The owner wanted an HVAC system that could provide significant energy cost savings and superior indoor air quality.
A unique combination of leading edge system ideas was selected for the Systems Unlimited building: 30-ton Venmar CES packaged heat recovery and ventilation unit with an integrated ground source heat pump and an enthalpy wheel with AHRI Certified™ performance, as well as three five-ton ground source heat pumps supplying ceiling-mounted radiant heating and cooling panels.
The local electrical utility provided an energy efficiency rebate to offset some of the costs of the project based on savings. After a year of operation the owner was pleased with the way the system maintained comfortable indoor conditions, even in exceptionally high humidity months.

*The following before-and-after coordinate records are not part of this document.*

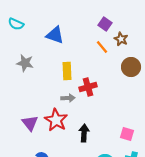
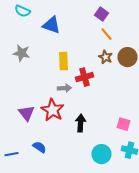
cyan semicircle: (16, 24) -> (22, 11), moved
brown star: (121, 39) -> (106, 57), moved
orange line: (102, 47) -> (106, 34), moved

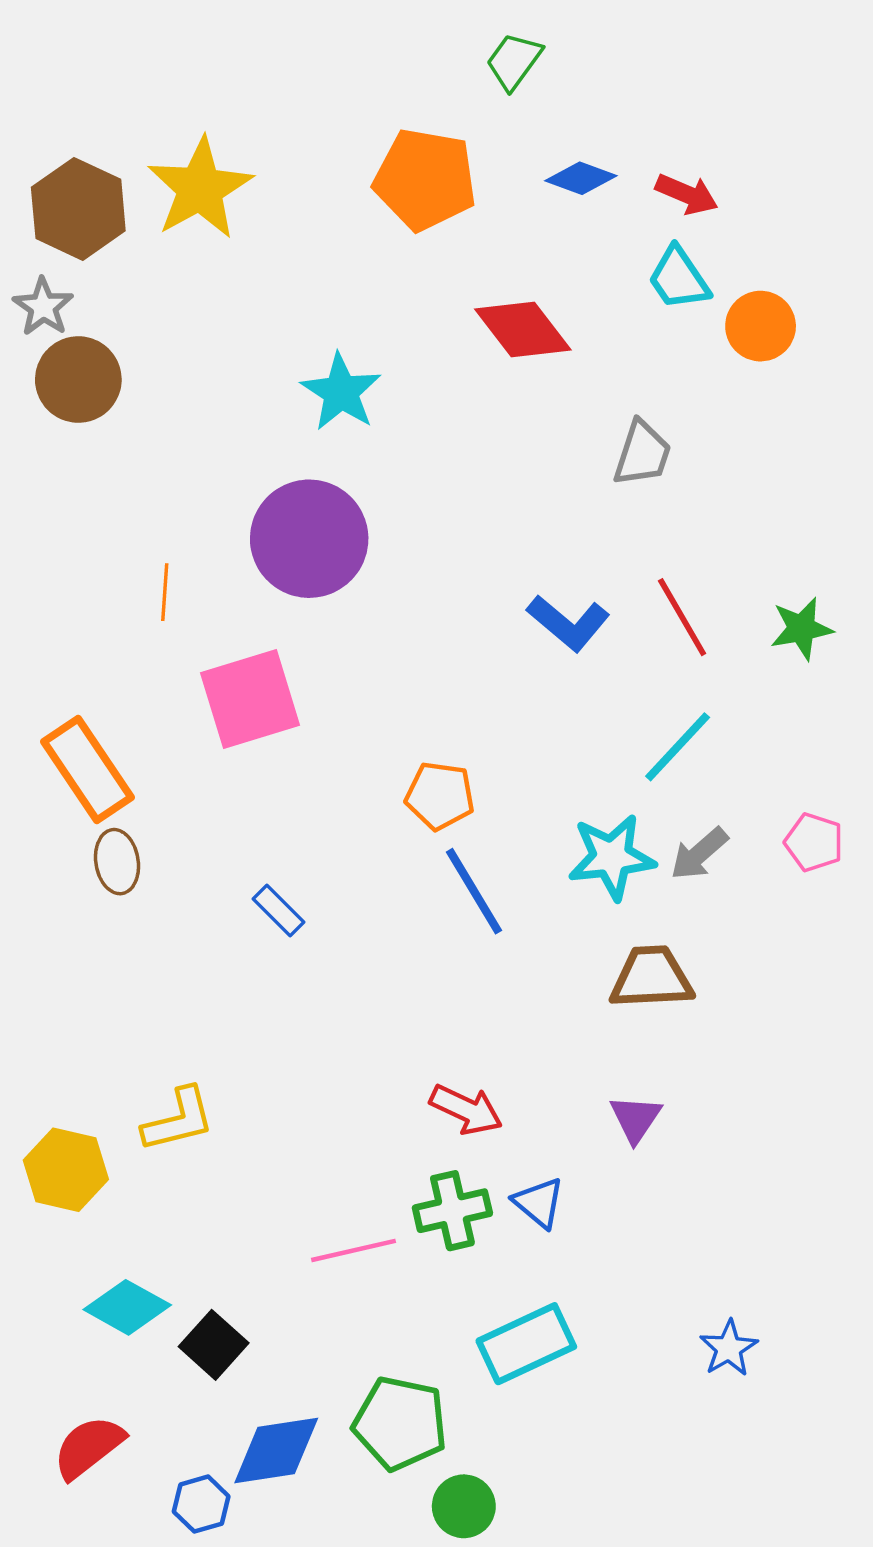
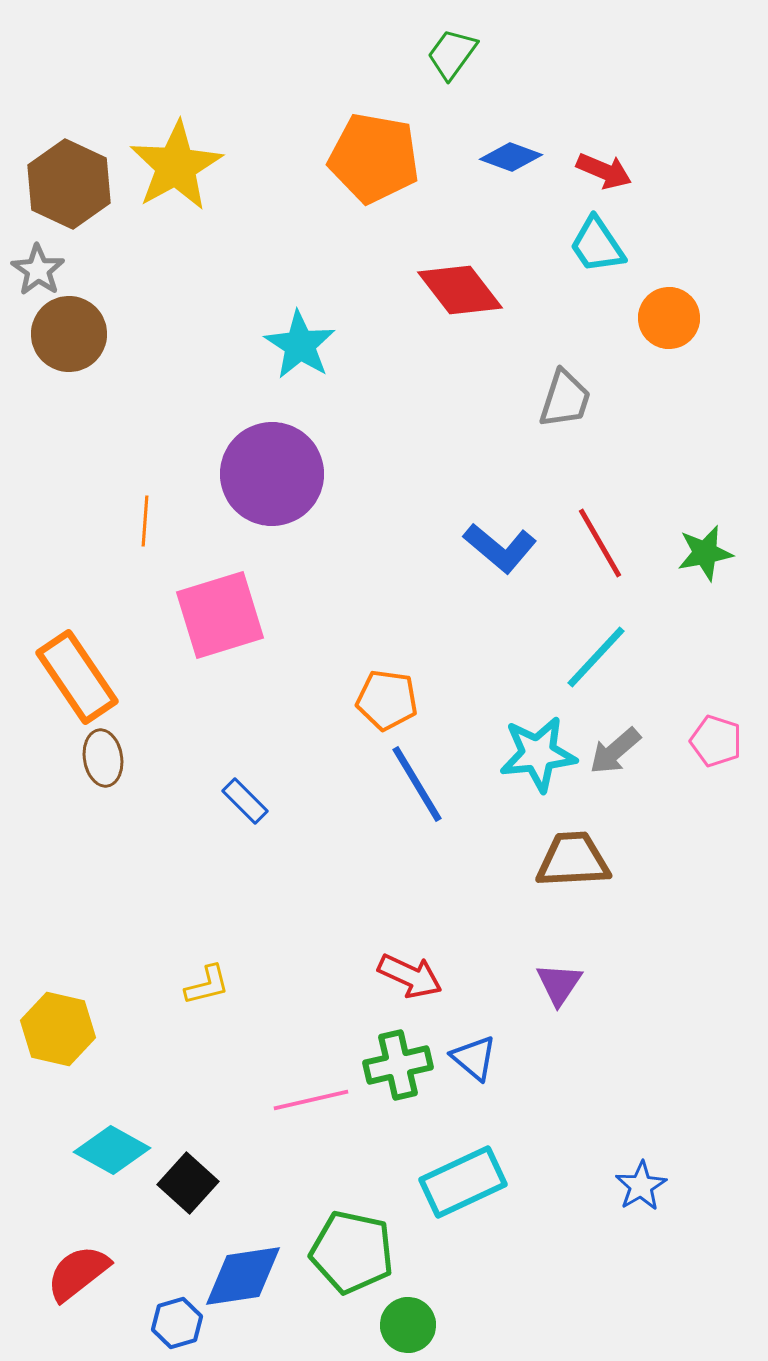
orange circle: (761, 326) -> (669, 318), moved
yellow L-shape: (178, 1120) -> (207, 985), moved, size x0.7

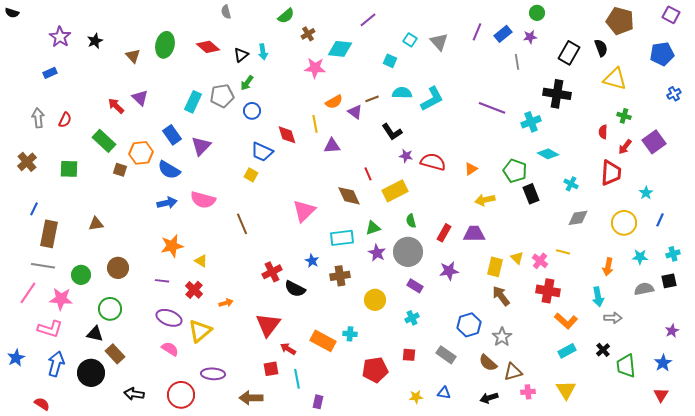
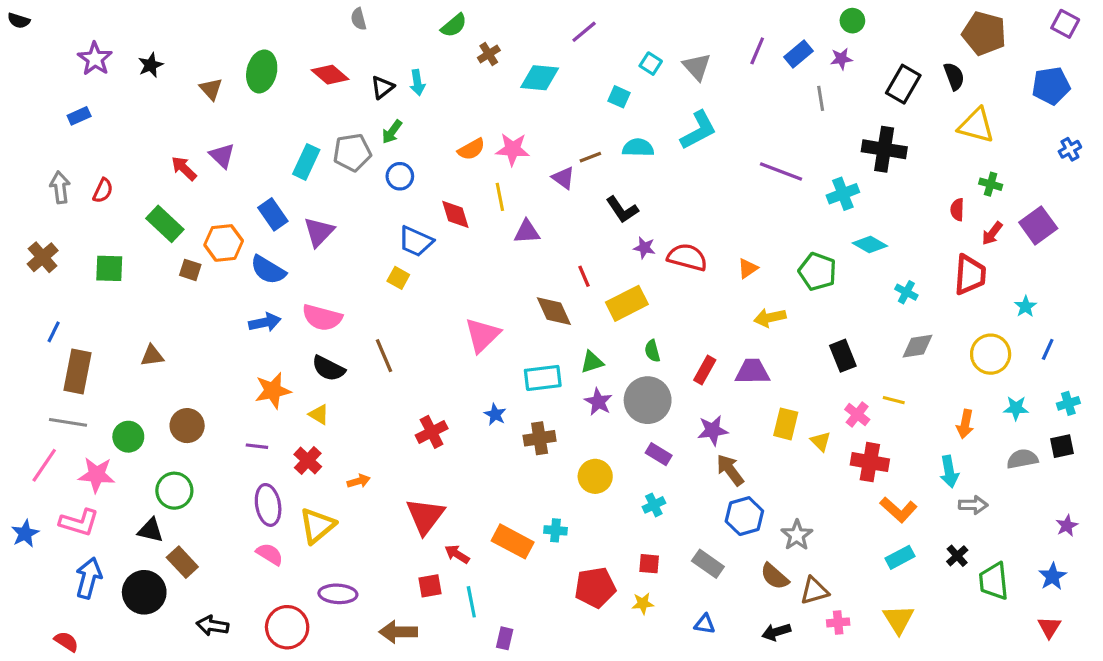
pink star: (315, 68) -> (513, 149), moved
cyan L-shape: (432, 99) -> (698, 130), moved
orange semicircle: (334, 102) -> (471, 149), moved
black rectangle: (531, 194) -> (843, 356), moved
yellow triangle: (517, 258) -> (821, 441), moved
black semicircle: (295, 289) -> (328, 368), moved
brown arrow: (501, 296) -> (730, 470), moved
purple ellipse: (169, 318) -> (268, 505), turned 60
blue star: (16, 358) -> (25, 534), moved
yellow star: (416, 397) -> (643, 603), moved

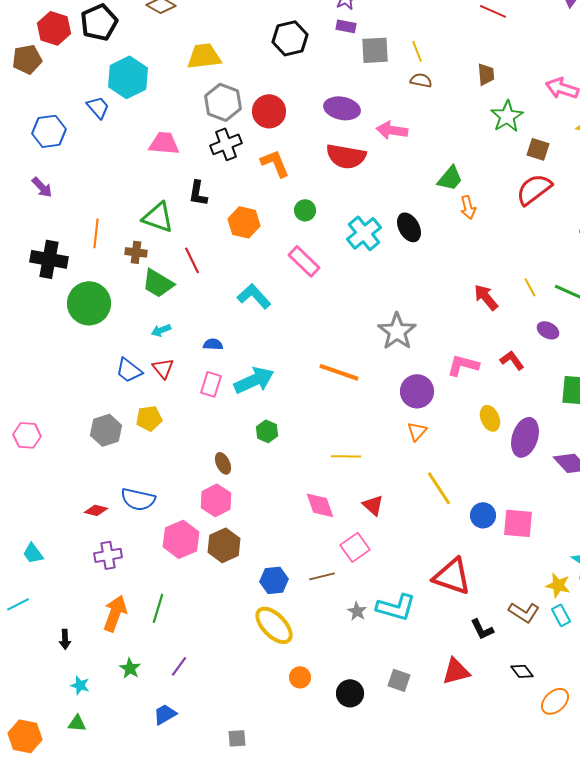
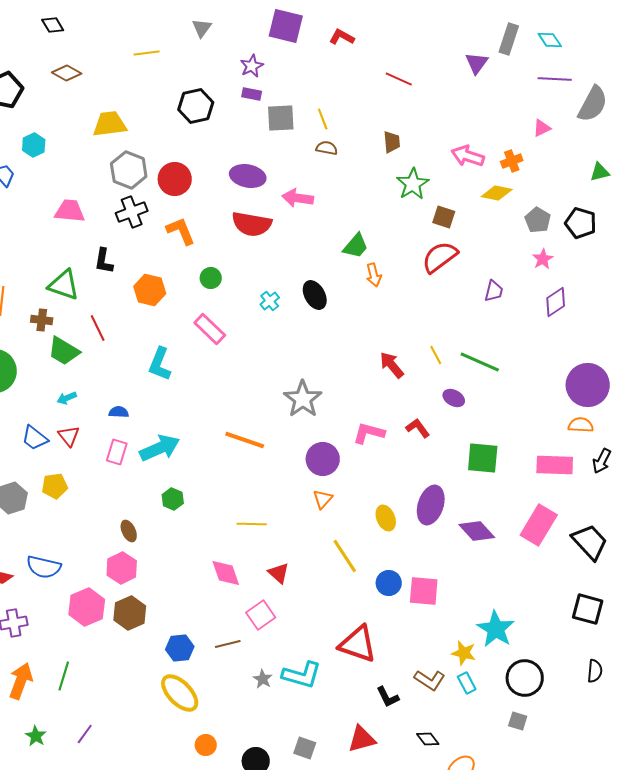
cyan hexagon: (128, 77) -> (34, 145), size x0.6
cyan cross: (364, 233) -> (270, 301), size x0.6
cyan L-shape: (254, 296) -> (160, 364), turned -116
yellow ellipse: (490, 418) -> (386, 518), moved

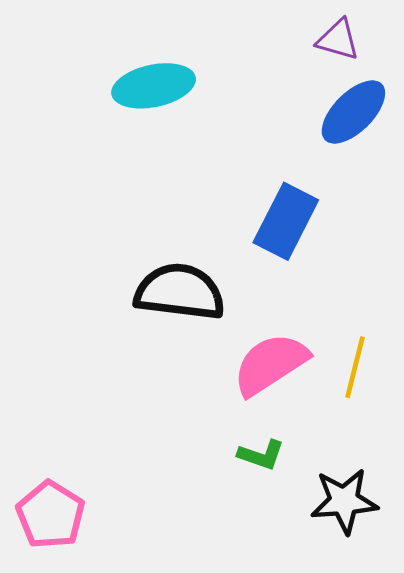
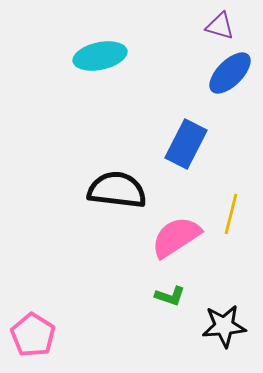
yellow line: (355, 367) -> (231, 214), moved

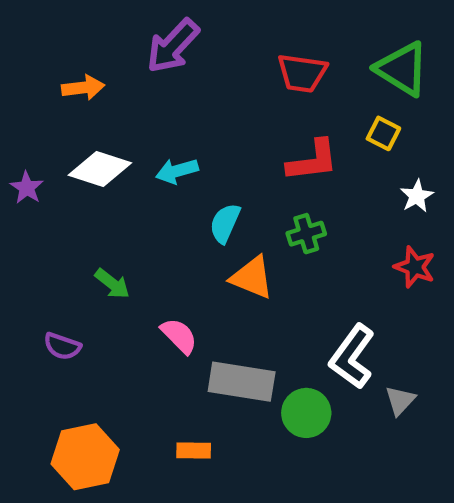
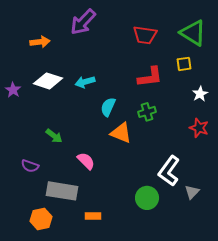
yellow square: (383, 133) -> (184, 64), turned -35
gray rectangle: (242, 382) -> (62, 191), moved
orange hexagon: (85, 457) -> (41, 219), size x0.7

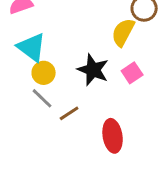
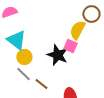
pink square: (132, 73) -> (70, 46), moved, turned -32
brown line: (69, 113) -> (41, 84), turned 72

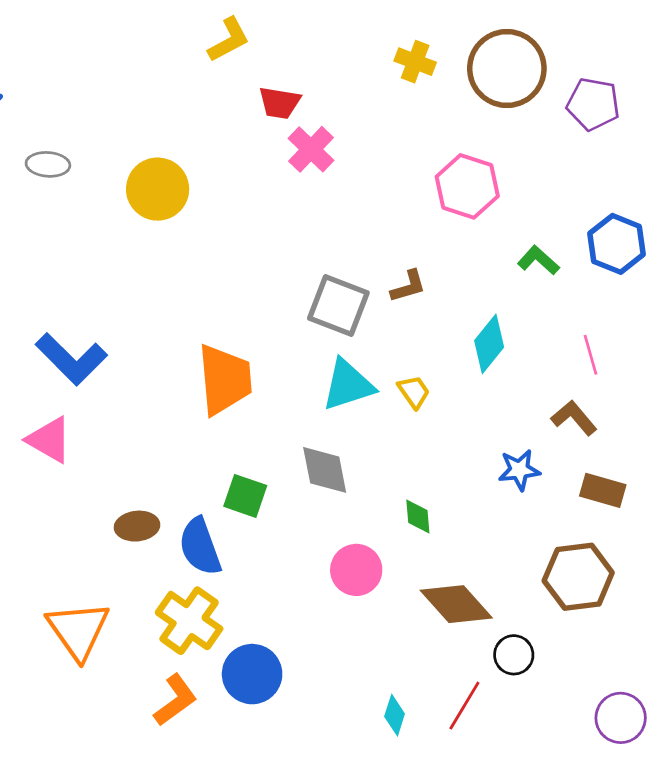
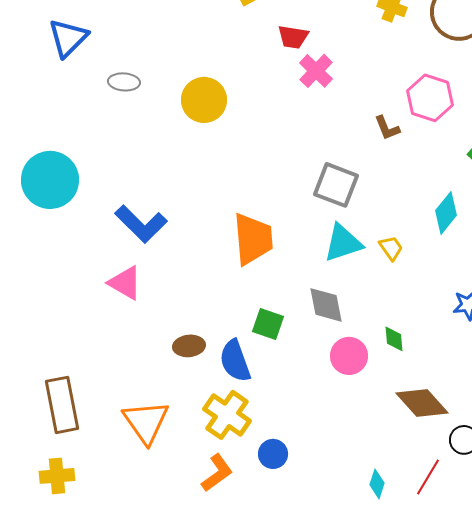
brown L-shape: (408, 286) -> (387, 128), moved, turned 84
pink circle: (356, 570) -> (349, 356), moved
blue circle: (252, 674) -> (273, 454), size x0.7

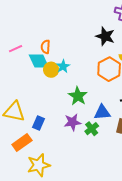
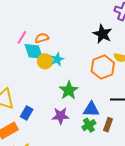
orange semicircle: (46, 47) -> (42, 38), turned 64
pink line: (16, 49) -> (22, 37), moved, turned -40
green cross: (92, 129) -> (89, 125), moved

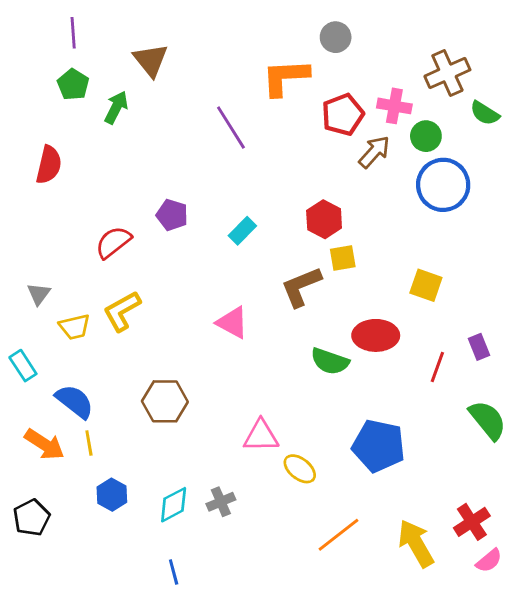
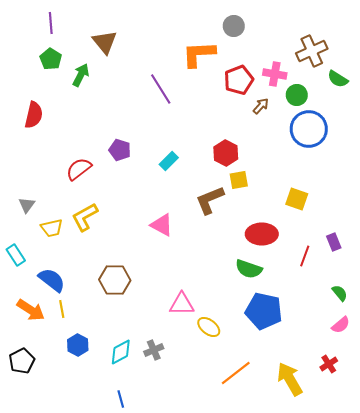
brown arrow: (374, 152) -> (261, 106), size x0.7
green semicircle: (330, 361) -> (249, 269), moved
green semicircle: (488, 420) -> (340, 293), size x0.6
red cross: (472, 522) -> (329, 364), size x0.7
pink semicircle: (489, 561) -> (341, 325), moved

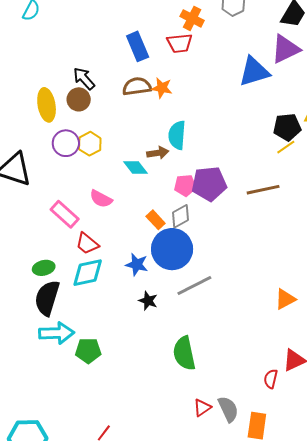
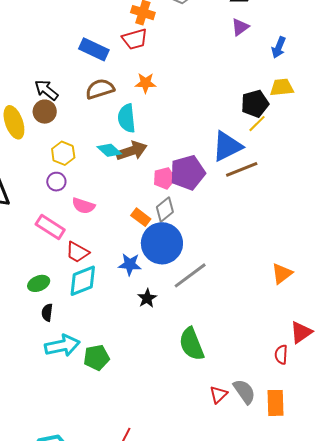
blue rectangle: (138, 46) -> (94, 49), turned -32
purple triangle: (286, 49) -> (240, 27), size x0.6
blue triangle: (254, 72) -> (227, 146), moved
orange star: (162, 88) -> (146, 83), moved
cyan semicircle: (177, 135) -> (127, 118), moved
purple circle: (66, 143) -> (56, 182), moved, size x0.7
brown arrow: (158, 153) -> (132, 151), size x1.4
cyan diamond: (135, 167) -> (109, 150), moved
black semicircle: (47, 298) -> (47, 312), size x0.5
black star: (148, 301) -> (147, 298), turned 30

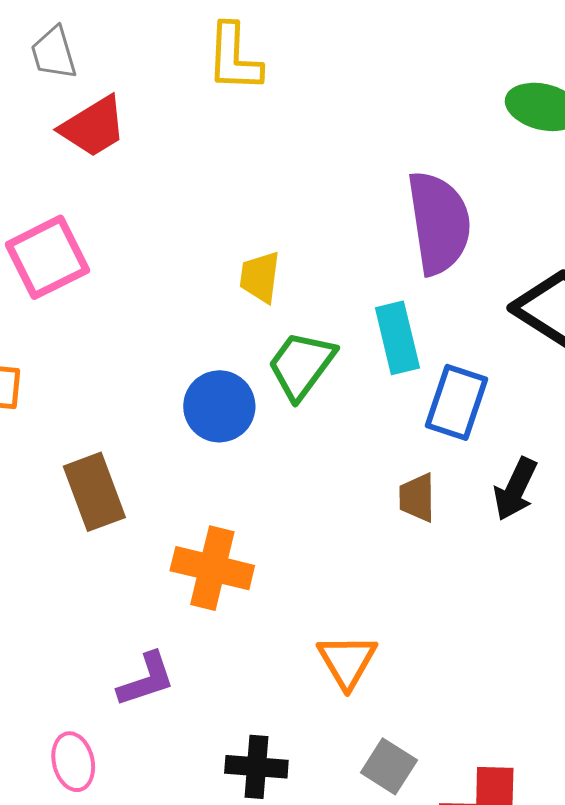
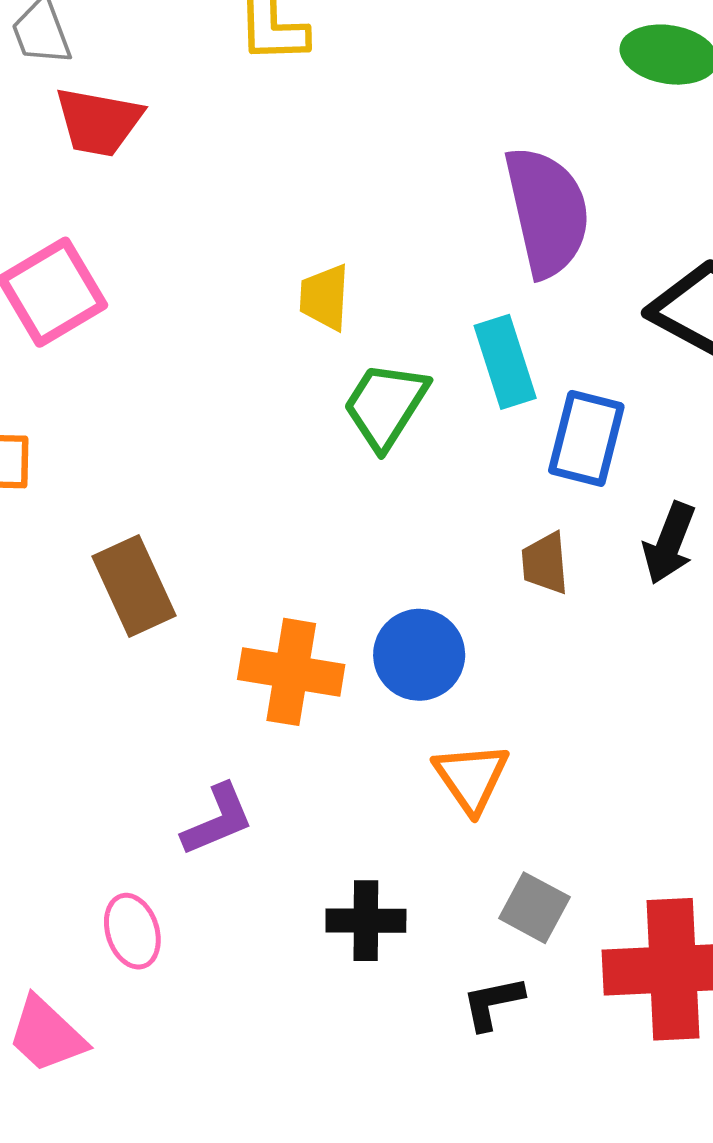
red trapezoid: (93, 127) -> (99, 122), turned 46
blue circle: (219, 406) -> (419, 655), moved

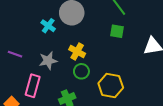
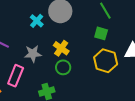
yellow hexagon: (111, 85) -> (106, 61), moved

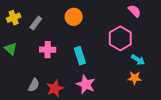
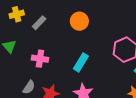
pink cross: (48, 50) -> (40, 59), moved
cyan rectangle: (80, 56) -> (81, 62), turned 42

“As a non-profit organization, it is especially important for us to conserve budget dollars. We are pleased with the comfort this system provides and believe we are saving considerable energy expense in this new building through the design of the system,” said Maddie Cafferty, Director of Support Services for Systems Unlimited, an Iowa City, IA organization that provides supported living services, job training, and employment to adults with disabilities. The building is a 38,400 sq. ft. facility that houses administrative offices, training rooms and work areas for the organization.
Building HVAC designers have long understood both the benefits and shortcomings of central-plant heating and cooling using forced air. Development of the VAV approach in the last half of the 20th century allowed improved efficiency through better zone control and variable rates of ventilation, but some of the limitations of forced air combined heating and cooling remain. Air is an inefficient energy transport medium, and a significant portion of a building’s energy expense goes to the fan motors needed for air distribution. Large-volume recirculation of building air, as in the typical VAV system, can lead to distribution of contaminants throughout the building.
The building in Iowa City showcases an alternative approach — one that promises to dramatically improve building HVAC plant efficiency while maintaining high comfort levels and offering improved indoor air quality. The Energy Recovery Ventilator with Integrated Heating system used in the building has three primary elements.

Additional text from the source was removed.